## WHAT YOU WILL DO:
Every line below that includes the word "Bharti" needs to be copied.

(Dataset records)
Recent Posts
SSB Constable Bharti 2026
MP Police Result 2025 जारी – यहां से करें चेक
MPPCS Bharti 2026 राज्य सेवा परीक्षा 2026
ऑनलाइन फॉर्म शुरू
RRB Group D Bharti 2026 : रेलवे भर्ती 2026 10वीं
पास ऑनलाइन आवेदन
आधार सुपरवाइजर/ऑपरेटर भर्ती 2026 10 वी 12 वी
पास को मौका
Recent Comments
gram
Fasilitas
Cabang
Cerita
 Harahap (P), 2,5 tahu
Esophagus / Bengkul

* * *

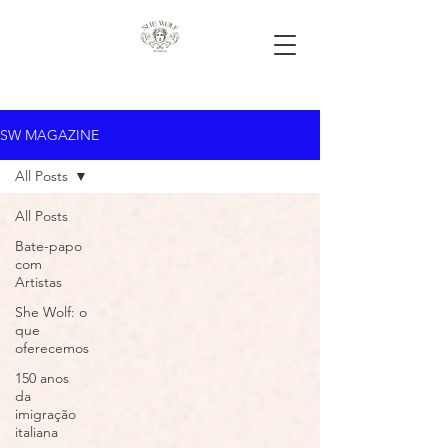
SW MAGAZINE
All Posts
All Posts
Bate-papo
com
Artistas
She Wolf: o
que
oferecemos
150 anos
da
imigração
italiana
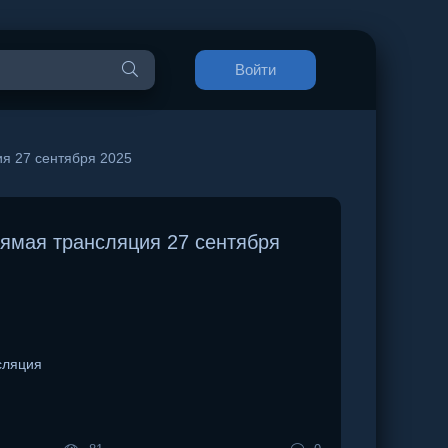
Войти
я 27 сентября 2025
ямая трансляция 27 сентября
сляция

## RESPONSE TO THE EXERCISE:
SSB Constable Bharti 2026
MPPCS Bharti 2026 राज्य सेवा परीक्षा 2026
RRB Group D Bharti 2026 : रेलवे भर्ती 2026 10वीं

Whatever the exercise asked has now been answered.